What to work on: In the entries below, the word "Güvenliği" appears on some lines. Copy each of those lines.

Dataset records Start Marker

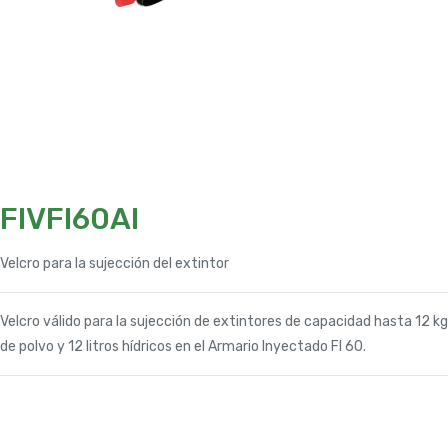
FIVFI60AI
Velcro para la sujección del extintor
Velcro válido para la sujección de extintores de capacidad hasta 12 kg
de polvo y 12 litros hídricos en el Armario Inyectado FI 60.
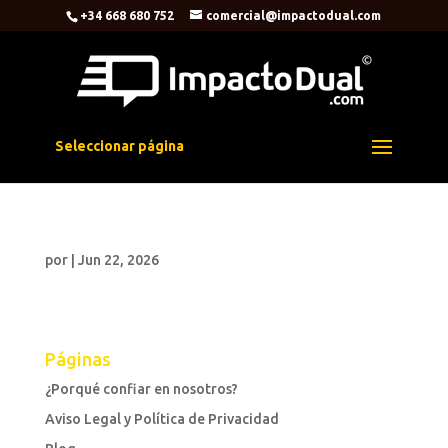
+34 668 680 752
comercial@impactodual.com
Seleccionar página
por
|
Jun 22, 2026
Páginas
¿Porqué confiar en nosotros?
Aviso Legal y Política de Privacidad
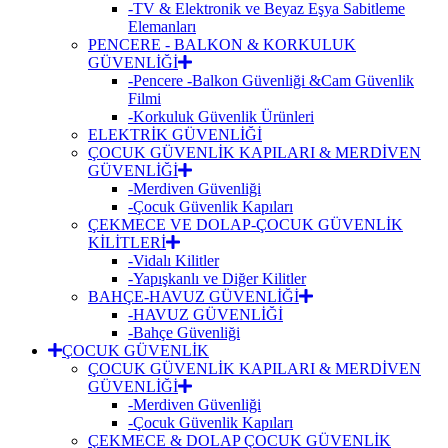
-TV & Elektronik ve Beyaz Eşya Sabitleme
Elemanları
PENCERE - BALKON & KORKULUK
GÜVENLİĞİ
-Pencere -Balkon Güvenliği &Cam Güvenlik
Filmi
-Korkuluk Güvenlik Ürünleri
ELEKTRİK GÜVENLİĞİ
ÇOCUK GÜVENLİK KAPILARI & MERDİVEN
GÜVENLİĞİ
-Merdiven Güvenliği
-Çocuk Güvenlik Kapıları
ÇEKMECE VE DOLAP-ÇOCUK GÜVENLİK
KİLİTLERİ
-Vidalı Kilitler
-Yapışkanlı ve Diğer Kilitler
BAHÇE-HAVUZ GÜVENLİĞİ
-HAVUZ GÜVENLİĞİ
-Bahçe Güvenliği
ÇOCUK GÜVENLİK
ÇOCUK GÜVENLİK KAPILARI & MERDİVEN
GÜVENLİĞİ
-Merdiven Güvenliği
-Çocuk Güvenlik Kapıları
ÇEKMECE & DOLAP ÇOCUK GÜVENLİK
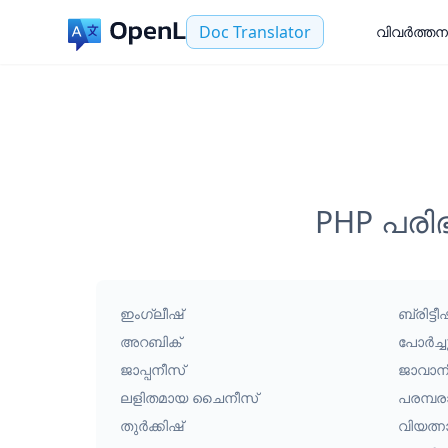
Doc Translator
വിവർത്തന
PHP പരി
ഇംഗ്ലീഷ്
ബ്രിട്ട
അറബിക്
പോർച്ച
ജാപ്പനീസ്
ജാവാന
ലളിതമായ ചൈനീസ്
പരമ്പ
തുർക്കിഷ്
വിയത്ന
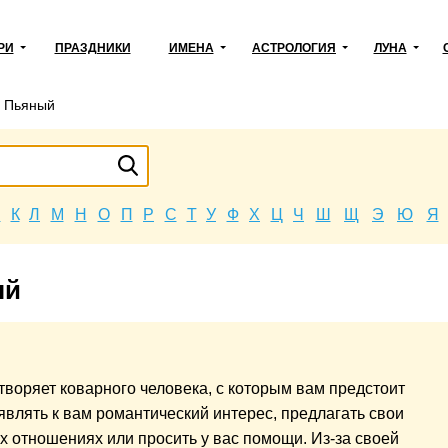
РИ
ПРАЗДНИКИ
ИМЕНА
АСТРОЛОГИЯ
ЛУНА
→
Пьяный
Й
К
Л
М
Н
О
П
Р
С
Т
У
Ф
Х
Ц
Ч
Ш
Щ
Э
Ю
Я
ый
творяет коварного человека, с которым вам предстоит
оявлять к вам романтический интерес, предлагать свои
их отношениях или просить у вас помощи. Из-за своей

Dataset records End Marker

Solution to this exercise:
-Pencere -Balkon Güvenliği &Cam Güvenlik
-Merdiven Güvenliği
-Bahçe Güvenliği
-Merdiven Güvenliği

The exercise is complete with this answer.